NJ is a nightmare as well. No title on small trailers but you need really good proof of what it is or forget about it. I bought a 1970 Camaro SS396 from Canada several years back and NJ dmv wanted some obscure form that no other state uses any more. The import/export company was lucky to find a carbon copy of one and filled it out and faxed it to me. I'm currently buying a new toy (boat/trailer) from Oregon and they don't have anything for trailers so I figure I might be tossing the trailer if I can't get it registered as a home made. I don't understand why dmv stuff isn't standardized across all states. Every car, truck, boat, trailer should have a title and registration and that would probably clear up some of the fraud.


----------



## RichWentFishing504 (Jan 29, 2015)

Louisiana is impossible to get anything transferred unless you got the papers in hand and done right. I once got an old trailer without papers and I had more than a few places tell me I was out of luck and the best thing to do was leave it on the side of the road and accept my losses.


----------



## cliff58 (Jan 31, 2015)

Well I think I have all my paperwork in order and ready to go. I probably won't be able to get to the office till Tuesday, I'll let everyone know how it goes. 

Which face will it be?  or :? or


----------



## Johnny (Jan 31, 2015)

Oh Cliff - - - I just noticed that you have never registered anything in FL.
If you are "new" to Florida, I strongly suggest you take several items with you
such as Utility Bills, Voter's Card, Driver's License, FL ID Card, to PROVE you
are a FL resident !!! and not just a "Passing Through" SNOW BIRD !!


----------



## cliff58 (Jan 31, 2015)

Hadn't thought of that.
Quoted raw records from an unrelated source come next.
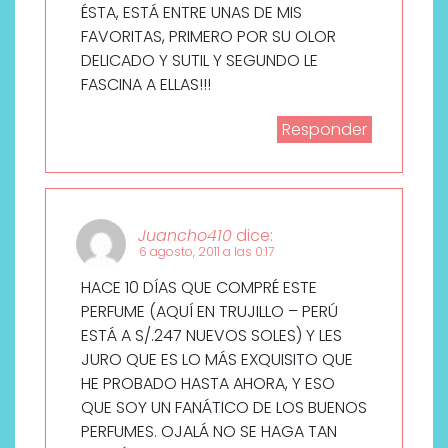
ÉSTA, ESTÁ ENTRE UNAS DE MIS
FAVORITAS, PRIMERO POR SU OLOR
DELICADO Y SUTIL Y SEGUNDO LE
FASCINA A ELLAS!!!
Responder
Juancho410
dice:
6 agosto, 2011 a las 0:17
HACE 10 DÍAS QUE COMPRÉ ESTE
PERFUME (AQUÍ EN TRUJILLO – PERÚ
ESTÁ A S/.247 NUEVOS SOLES) Y LES
JURO QUE ES LO MÁS EXQUISITO QUE
HE PROBADO HASTA AHORA, Y ESO
QUE SOY UN FANÁTICO DE LOS BUENOS
PERFUMES. OJALÁ NO SE HAGA TAN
Lets see, my ID was issued in March of 2013 so that probably covers it, but I'll grab some "official" mail from various years just to be on the safe side. I might even have something from the 1990's yet.  

Thanks again Johnny 8)


----------



## cliff58 (Feb 4, 2015)

Well, life got in the way of living and I didn't get to the office yet. Maybe tomorrow will work out better. But I did start painting the part of the reg I already know. :LOL2: 

Too bad the paint doesn't cover in one coat, that's some tedious work I will have to do two or three times! But it saves 10 bucks and matches the transom wood 8)


----------



## Attwanl (Feb 4, 2015)

I'm a North Carolina resident and they still registered my boat and trailer in Fl.


----------



## Johnny (Feb 4, 2015)

Attwan - what kind of papers did you present to the Tag Office in Florida
to get a FL registration ??
To qualify in any state, you must be a "property owner" . . . with that states drivers license
and/or permanent physical address (with utilities in your name) - (not a post office box).

am I being mistook ?? 

Just curious


----------



## richg99 (Feb 4, 2015)

I registered my boat in TN. I am a property owner, but am a TX resident, with TX. driver's license. No registration required on the trailer.


----------



## cliff58 (Feb 4, 2015)

Well everything was smooth sailing today, strolled in the office about 4:15pm, waited maybe 20 min, and had my 10 minutes at the window. For title, including $3.25 sales tax on the boat, it cost $15.50 for a 12ft 1in vessel. With the antique exemption on the reg fee, I only had to pay the county fee and the reg tax,total $8.50 for 2 years. Best 24 bucks I've spent in a long time! :mrgreen: 

I will have to re-mark part of the boat, though. Never even thought of the fact that the number 1 takes up less space than the others and I've got two of them to paint on my hull #-o 

And once again a big thank you to Barefoot_Johnny for helping me get everything right the first time! :USA1: Like most of us, the less time I spend in government offices the happier I am! =D> :beer:


----------



## lckstckn2smknbrls (Feb 4, 2015)

Barefoot_Johnny said:


> Attwan - what kind of papers did you present to the Tag Office in Florida
> to get a FL registration ??
> To qualify in any state, you must be a "property owner" . . . with that states drivers license
> and/or permanent physical address (with utilities in your name) - (not a post office box).
> ...


So resident renters can't own a boat?


----------



## Attwanl (Feb 5, 2015)

Barefoot_Johnny said:


> Attwan - what kind of papers did you present to the Tag Office in Florida
> to get a FL registration ??
> To qualify in any state, you must be a "property owner" . . . with that states drivers license
> and/or permanent physical address (with utilities in your name) - (not a post office box).
> ...



I not sure what the law is..... I went there just to ask questions, ending up walking out with a title to the boat and trailer.
I'm a North Carolina resident, but own property in Florida too. They did ask if I owned property in Florida and which state the boat would be in most of the time. 
Gave her my Nc drivers license along with a bill of sale. She gave me a title and registration.
But like I said I'm not sure what the rules are.


----------



## Johnny (Feb 5, 2015)

Good Job Cliff !!! glad it worked out for you. Now you will know what to do next time you 
find a good deal on an old Tin without numbers or papers. (and so will I)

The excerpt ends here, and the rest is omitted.